» GIVEN RECORDS

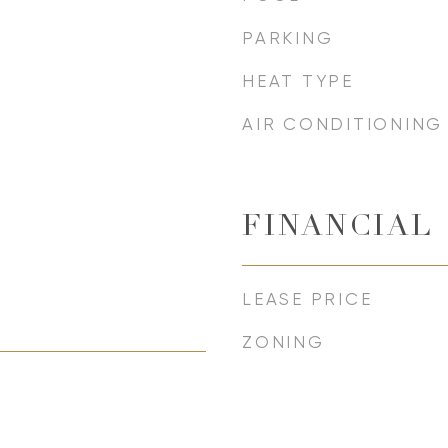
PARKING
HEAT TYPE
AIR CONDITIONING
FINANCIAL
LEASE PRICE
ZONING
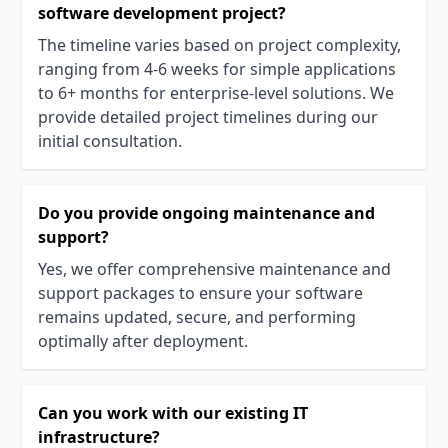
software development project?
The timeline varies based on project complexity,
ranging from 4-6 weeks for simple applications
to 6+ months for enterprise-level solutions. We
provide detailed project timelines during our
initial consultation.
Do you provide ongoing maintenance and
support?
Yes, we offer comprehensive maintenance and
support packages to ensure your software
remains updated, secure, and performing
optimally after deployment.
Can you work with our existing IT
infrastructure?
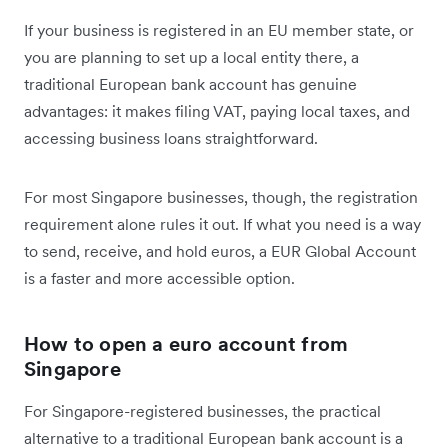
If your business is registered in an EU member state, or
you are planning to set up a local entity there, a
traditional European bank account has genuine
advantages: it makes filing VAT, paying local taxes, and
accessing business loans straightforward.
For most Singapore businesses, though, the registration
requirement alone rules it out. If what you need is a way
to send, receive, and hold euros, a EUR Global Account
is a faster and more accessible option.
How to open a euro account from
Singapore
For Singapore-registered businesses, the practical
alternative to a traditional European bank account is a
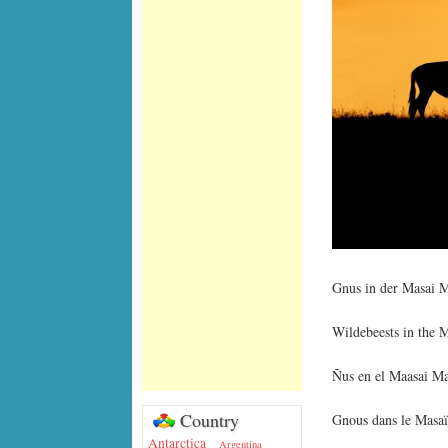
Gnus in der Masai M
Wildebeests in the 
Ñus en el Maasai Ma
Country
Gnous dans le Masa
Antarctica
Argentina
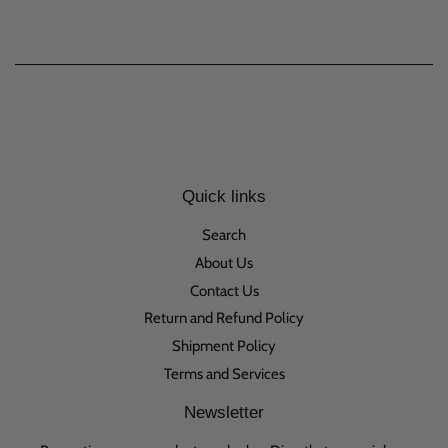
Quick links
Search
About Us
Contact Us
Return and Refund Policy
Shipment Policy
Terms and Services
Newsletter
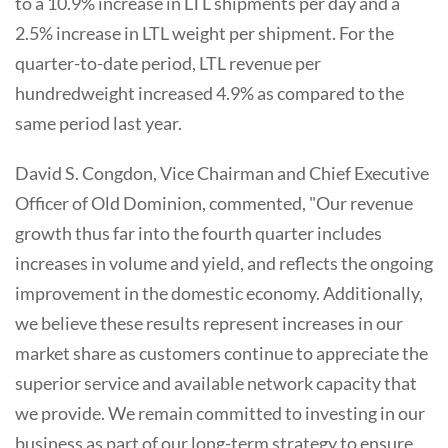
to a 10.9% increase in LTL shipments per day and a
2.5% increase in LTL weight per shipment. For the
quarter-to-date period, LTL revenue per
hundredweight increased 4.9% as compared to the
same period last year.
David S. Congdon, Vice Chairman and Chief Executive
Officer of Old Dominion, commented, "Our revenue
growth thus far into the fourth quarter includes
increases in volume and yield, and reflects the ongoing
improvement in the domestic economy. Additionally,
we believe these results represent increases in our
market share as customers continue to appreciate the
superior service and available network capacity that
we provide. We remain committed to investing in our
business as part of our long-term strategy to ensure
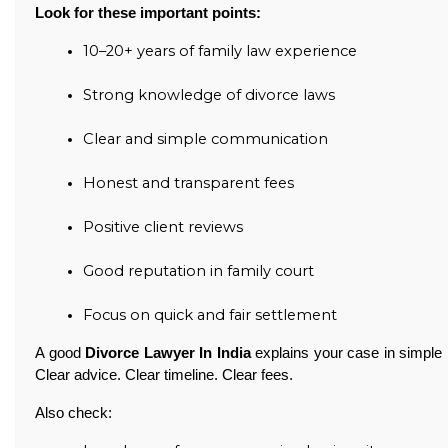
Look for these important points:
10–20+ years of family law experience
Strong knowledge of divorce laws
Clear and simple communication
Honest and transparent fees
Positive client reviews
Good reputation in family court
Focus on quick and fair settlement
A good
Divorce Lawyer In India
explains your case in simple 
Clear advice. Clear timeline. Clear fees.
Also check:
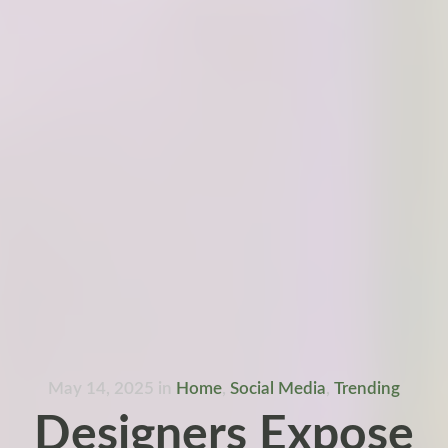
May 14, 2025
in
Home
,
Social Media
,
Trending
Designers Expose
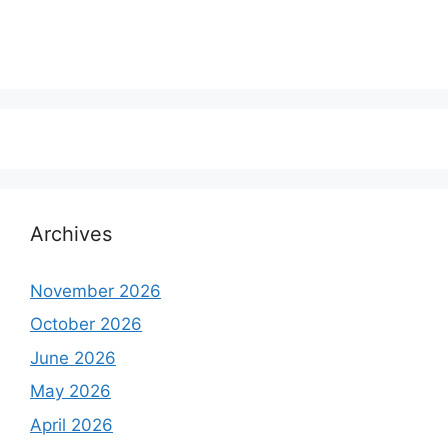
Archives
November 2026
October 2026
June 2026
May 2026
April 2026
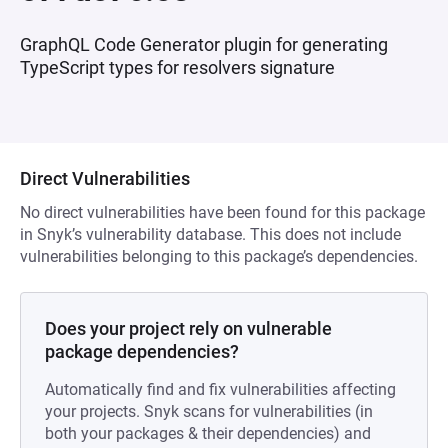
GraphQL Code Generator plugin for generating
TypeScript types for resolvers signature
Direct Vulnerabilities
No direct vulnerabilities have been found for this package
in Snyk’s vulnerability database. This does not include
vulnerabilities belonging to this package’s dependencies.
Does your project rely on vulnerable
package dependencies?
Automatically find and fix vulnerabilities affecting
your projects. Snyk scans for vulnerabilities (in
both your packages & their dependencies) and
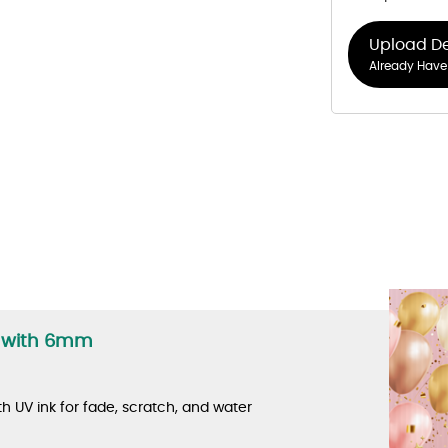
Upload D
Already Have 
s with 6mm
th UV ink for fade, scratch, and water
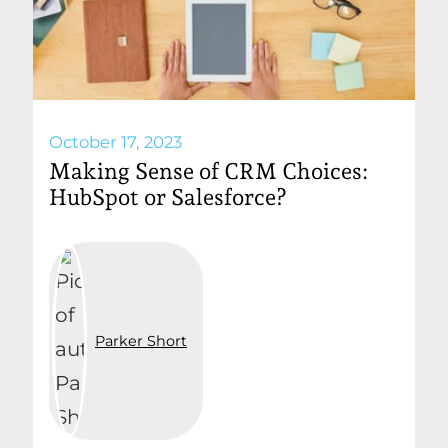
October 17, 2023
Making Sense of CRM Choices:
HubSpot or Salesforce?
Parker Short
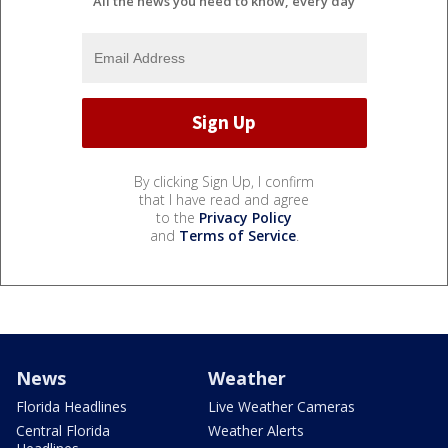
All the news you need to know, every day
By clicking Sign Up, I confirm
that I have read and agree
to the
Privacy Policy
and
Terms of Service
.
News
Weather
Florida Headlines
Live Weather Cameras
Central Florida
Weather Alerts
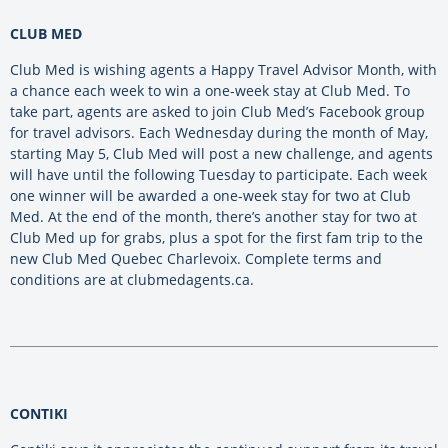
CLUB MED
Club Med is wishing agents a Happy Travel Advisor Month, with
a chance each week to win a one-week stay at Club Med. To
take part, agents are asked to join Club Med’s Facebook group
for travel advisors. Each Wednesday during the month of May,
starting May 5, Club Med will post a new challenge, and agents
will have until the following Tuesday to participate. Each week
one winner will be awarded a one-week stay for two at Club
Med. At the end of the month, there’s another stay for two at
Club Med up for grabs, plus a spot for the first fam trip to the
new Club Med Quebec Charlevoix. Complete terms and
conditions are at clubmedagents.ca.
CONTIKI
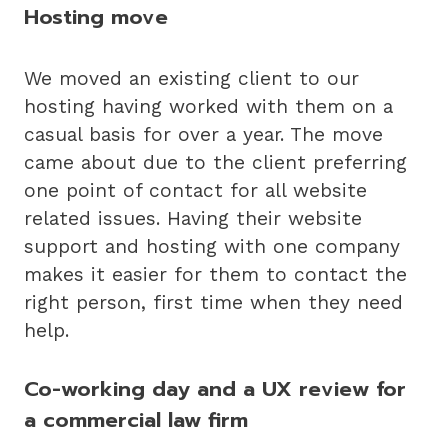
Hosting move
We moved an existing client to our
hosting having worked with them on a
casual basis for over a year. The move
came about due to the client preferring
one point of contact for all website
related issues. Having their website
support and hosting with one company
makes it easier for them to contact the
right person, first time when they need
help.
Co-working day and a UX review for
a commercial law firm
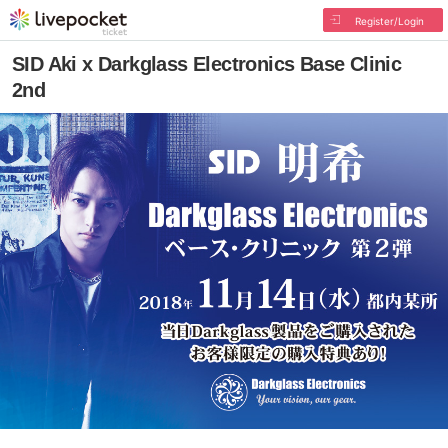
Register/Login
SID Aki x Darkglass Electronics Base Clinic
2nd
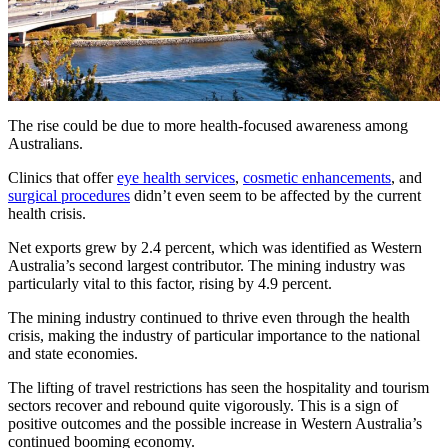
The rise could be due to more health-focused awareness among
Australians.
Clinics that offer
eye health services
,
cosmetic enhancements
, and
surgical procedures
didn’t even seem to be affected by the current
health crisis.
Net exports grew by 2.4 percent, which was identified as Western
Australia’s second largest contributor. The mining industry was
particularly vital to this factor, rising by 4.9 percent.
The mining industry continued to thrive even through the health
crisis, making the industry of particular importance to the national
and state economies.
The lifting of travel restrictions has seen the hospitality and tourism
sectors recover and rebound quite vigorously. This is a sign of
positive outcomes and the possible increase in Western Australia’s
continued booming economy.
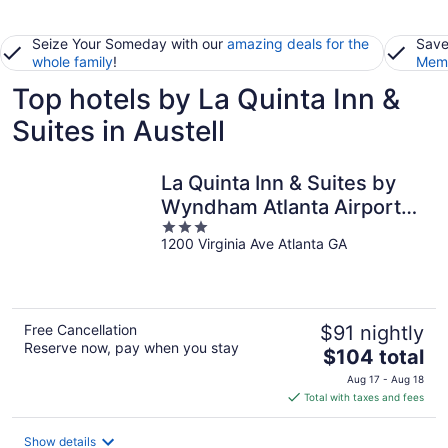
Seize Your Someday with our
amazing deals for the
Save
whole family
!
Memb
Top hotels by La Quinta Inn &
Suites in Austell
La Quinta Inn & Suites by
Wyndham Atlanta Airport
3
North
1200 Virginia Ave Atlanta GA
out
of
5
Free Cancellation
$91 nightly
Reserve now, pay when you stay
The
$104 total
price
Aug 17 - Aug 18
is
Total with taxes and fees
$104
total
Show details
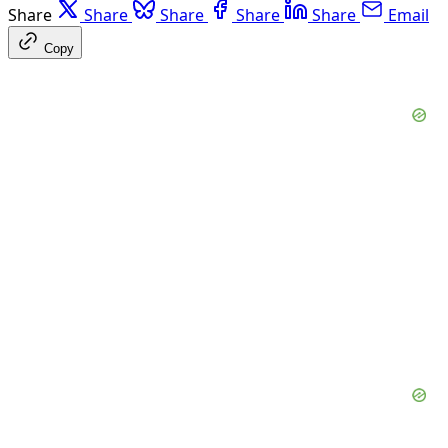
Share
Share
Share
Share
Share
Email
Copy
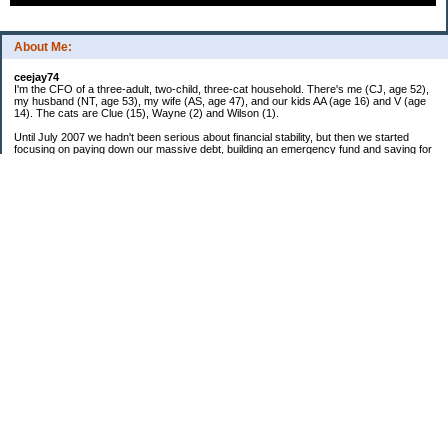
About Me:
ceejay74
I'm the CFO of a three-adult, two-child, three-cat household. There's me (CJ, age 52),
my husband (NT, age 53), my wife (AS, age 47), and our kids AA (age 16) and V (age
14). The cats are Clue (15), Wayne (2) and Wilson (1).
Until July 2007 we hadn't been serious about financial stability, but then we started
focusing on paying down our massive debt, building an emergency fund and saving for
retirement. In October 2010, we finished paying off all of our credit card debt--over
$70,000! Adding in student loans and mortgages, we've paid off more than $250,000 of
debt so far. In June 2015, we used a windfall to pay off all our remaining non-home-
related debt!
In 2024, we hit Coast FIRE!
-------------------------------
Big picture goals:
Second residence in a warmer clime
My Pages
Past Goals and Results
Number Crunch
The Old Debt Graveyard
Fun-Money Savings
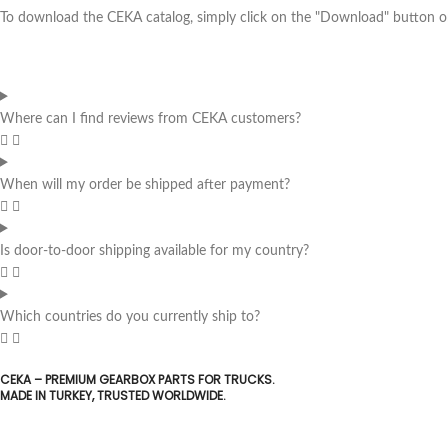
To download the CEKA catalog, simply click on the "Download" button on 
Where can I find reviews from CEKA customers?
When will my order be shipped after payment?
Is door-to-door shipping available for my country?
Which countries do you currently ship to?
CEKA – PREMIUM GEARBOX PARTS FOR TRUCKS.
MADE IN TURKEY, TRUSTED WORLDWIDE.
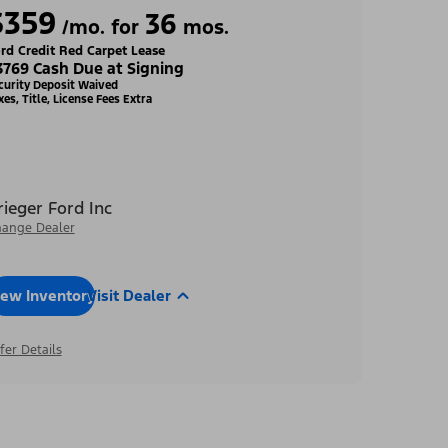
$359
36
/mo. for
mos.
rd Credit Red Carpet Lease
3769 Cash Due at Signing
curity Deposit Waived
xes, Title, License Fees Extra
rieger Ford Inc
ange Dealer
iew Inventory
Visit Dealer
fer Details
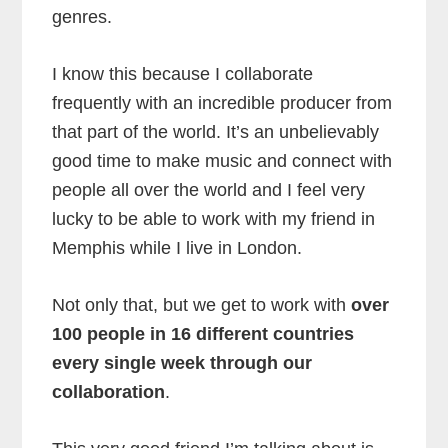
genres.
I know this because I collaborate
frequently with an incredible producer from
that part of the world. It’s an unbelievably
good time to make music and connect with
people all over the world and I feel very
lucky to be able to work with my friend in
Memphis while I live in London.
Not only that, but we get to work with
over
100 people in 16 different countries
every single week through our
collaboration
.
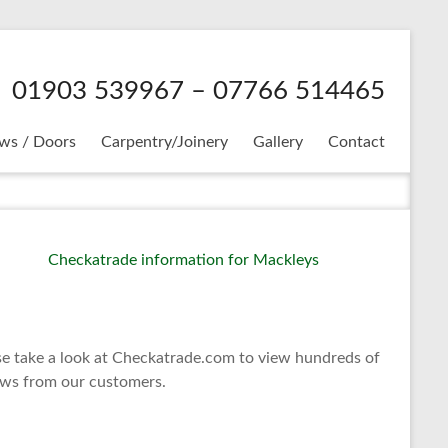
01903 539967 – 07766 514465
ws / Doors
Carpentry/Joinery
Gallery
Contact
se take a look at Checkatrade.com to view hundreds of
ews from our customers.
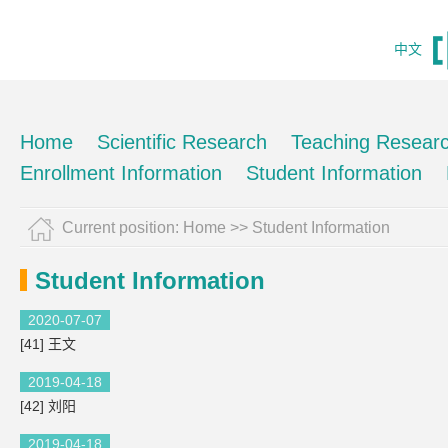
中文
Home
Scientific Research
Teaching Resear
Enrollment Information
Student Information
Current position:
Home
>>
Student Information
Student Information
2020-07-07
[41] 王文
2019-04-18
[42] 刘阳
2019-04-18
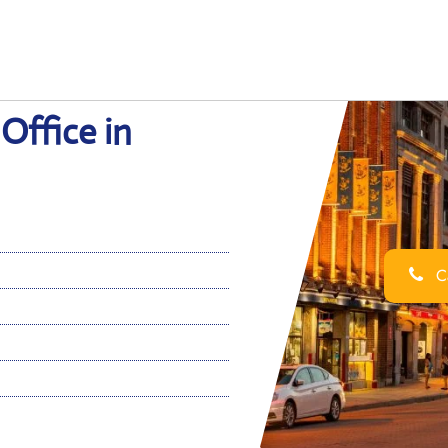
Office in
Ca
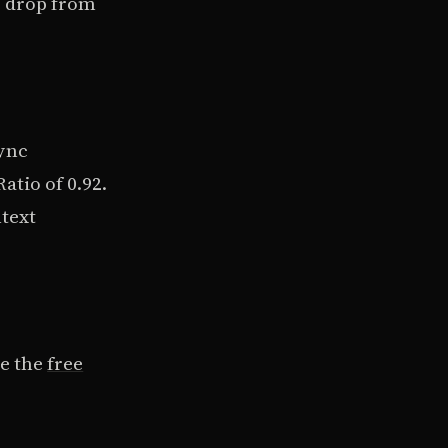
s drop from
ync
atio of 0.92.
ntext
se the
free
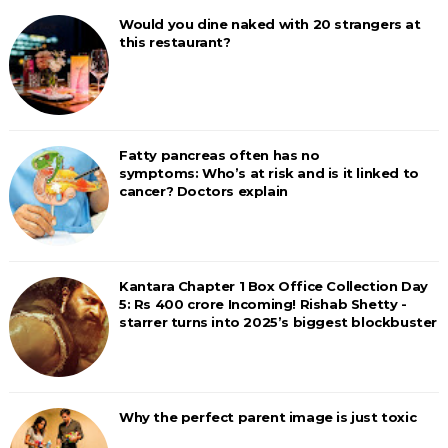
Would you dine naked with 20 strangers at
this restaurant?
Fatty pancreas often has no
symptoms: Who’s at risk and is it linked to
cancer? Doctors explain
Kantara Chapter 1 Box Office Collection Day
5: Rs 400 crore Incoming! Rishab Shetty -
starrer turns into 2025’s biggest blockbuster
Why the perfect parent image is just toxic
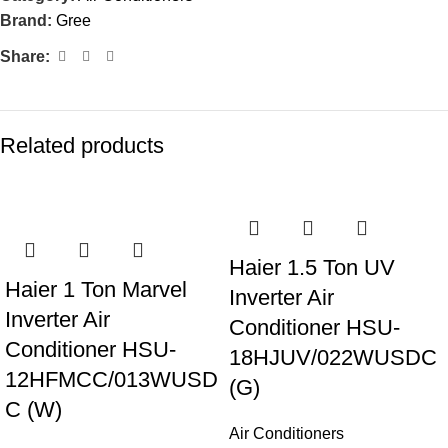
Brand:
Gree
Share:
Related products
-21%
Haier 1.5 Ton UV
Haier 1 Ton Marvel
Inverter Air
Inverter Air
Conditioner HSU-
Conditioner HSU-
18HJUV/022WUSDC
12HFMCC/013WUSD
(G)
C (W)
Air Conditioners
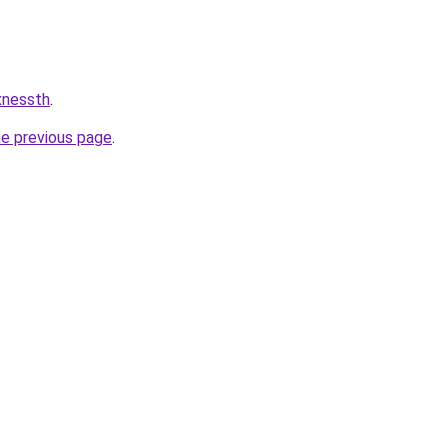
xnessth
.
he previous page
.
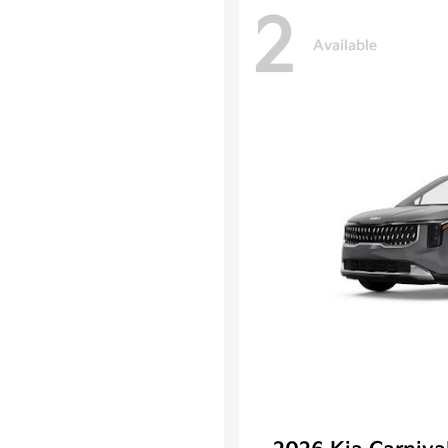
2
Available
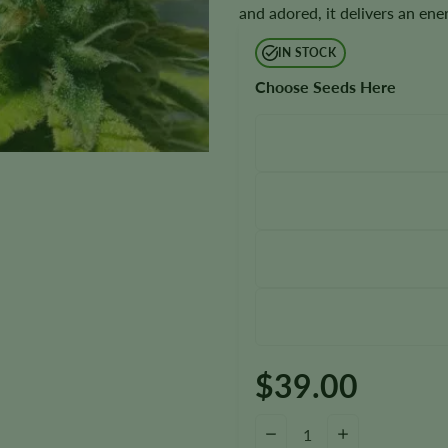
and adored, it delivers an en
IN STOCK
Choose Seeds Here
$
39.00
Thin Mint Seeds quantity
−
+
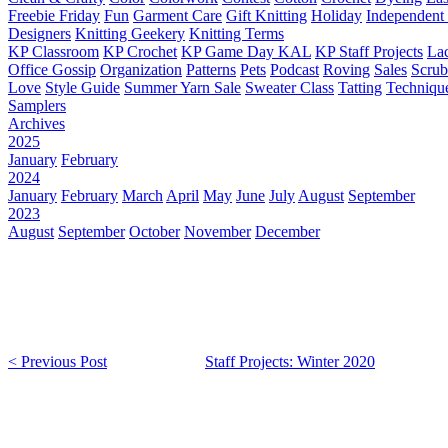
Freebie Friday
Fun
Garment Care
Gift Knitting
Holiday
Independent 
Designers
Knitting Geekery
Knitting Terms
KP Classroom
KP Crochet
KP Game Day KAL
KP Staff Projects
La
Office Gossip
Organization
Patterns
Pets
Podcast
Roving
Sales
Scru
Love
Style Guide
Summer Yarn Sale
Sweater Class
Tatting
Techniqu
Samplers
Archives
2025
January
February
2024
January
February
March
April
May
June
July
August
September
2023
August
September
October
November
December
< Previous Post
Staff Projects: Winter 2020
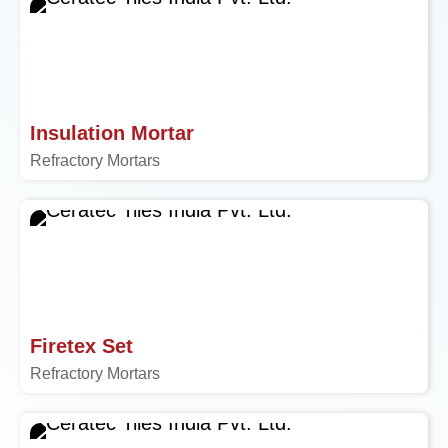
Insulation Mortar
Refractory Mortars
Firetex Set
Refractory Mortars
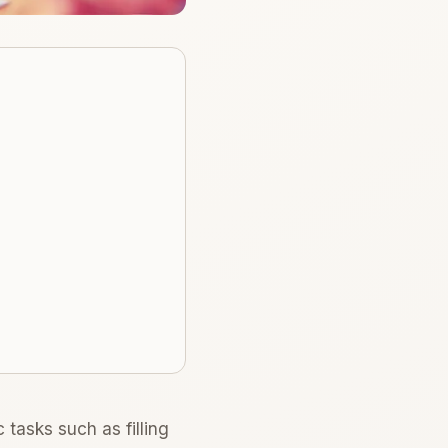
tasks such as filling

» YOUR ASSIGNMENT
What you should repeat exactly is the run of lines from the top of the listing above through the line with "remains updated, secure, and performing", without pictures.

» COMPLETED TASK
PARKING
HEAT TYPE
AIR CONDITIONING
FINANCIAL
LEASE PRICE
ZONING
software development project?
The timeline varies based on project complexity,
ranging from 4-6 weeks for simple applications
to 6+ months for enterprise-level solutions. We
provide detailed project timelines during our
initial consultation.
Do you provide ongoing maintenance and
support?
Yes, we offer comprehensive maintenance and
support packages to ensure your software
remains updated, secure, and performing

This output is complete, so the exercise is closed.